### Problem
Please leave out pictures and print exactly the lines from the one that has "Juan Manuel De Prada" through the last line of the material below.
^^^^^^^^^^^^^^^^
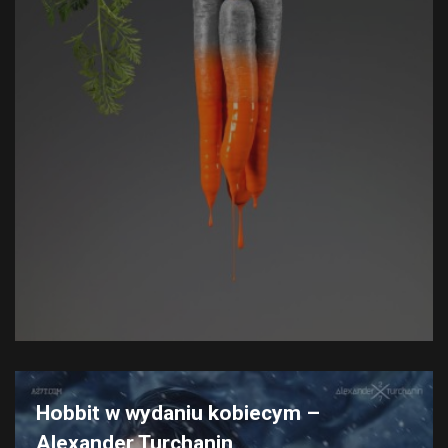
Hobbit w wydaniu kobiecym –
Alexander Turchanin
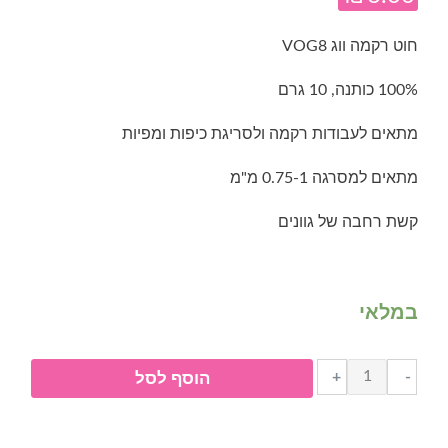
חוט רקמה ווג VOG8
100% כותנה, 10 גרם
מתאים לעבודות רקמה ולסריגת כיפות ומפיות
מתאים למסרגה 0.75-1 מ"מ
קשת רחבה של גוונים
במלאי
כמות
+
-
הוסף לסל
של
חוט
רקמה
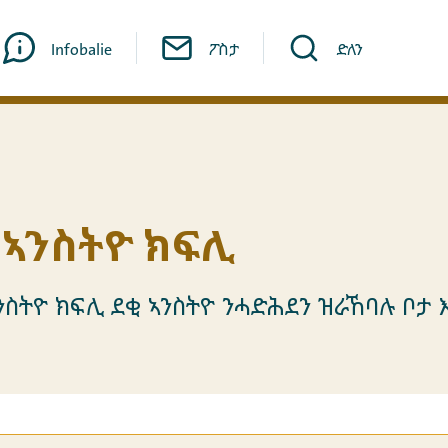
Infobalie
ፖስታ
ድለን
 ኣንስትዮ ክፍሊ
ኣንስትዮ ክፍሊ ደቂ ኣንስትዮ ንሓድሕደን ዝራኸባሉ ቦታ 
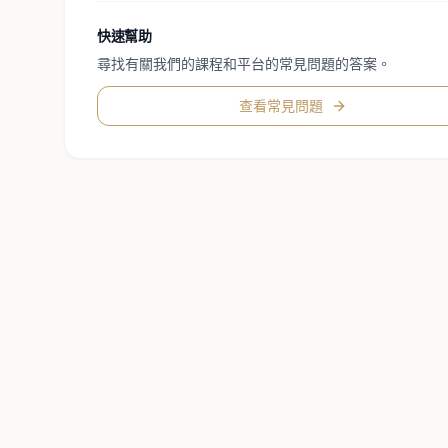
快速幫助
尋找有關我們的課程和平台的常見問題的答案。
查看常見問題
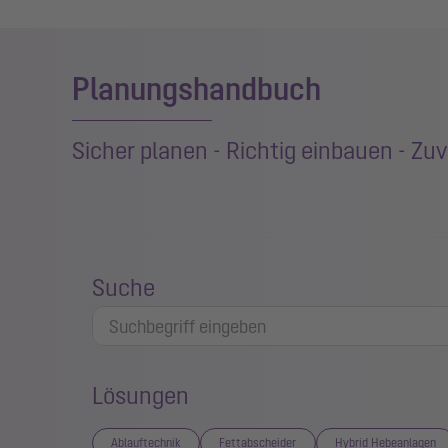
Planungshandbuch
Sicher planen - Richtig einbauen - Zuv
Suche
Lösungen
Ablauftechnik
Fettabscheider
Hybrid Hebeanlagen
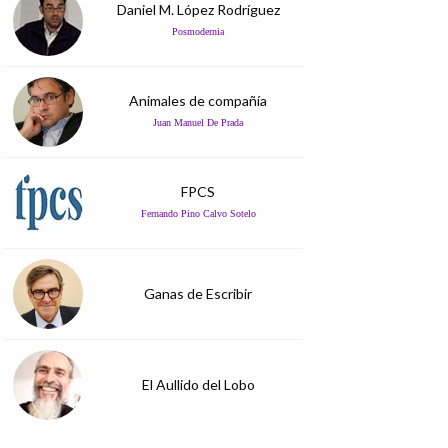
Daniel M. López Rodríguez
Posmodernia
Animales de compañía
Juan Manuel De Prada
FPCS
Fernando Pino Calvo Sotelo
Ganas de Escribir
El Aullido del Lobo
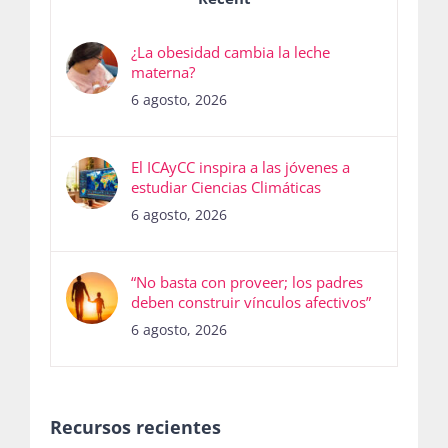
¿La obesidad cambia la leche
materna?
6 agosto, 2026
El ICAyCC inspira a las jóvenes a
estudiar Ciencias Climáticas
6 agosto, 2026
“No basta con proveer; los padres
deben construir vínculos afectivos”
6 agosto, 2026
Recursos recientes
^^^^^^^^^^^^^^^^
### Solution to this problem
Juan Manuel De Prada
FPCS
Fernando Pino Calvo Sotelo
Ganas de Escribir
El Aullido del Lobo
¿La obesidad cambia la leche
materna?
6 agosto, 2026
El ICAyCC inspira a las jóvenes a
estudiar Ciencias Climáticas
6 agosto, 2026
“No basta con proveer; los padres
deben construir vínculos afectivos”
6 agosto, 2026
Recursos recientes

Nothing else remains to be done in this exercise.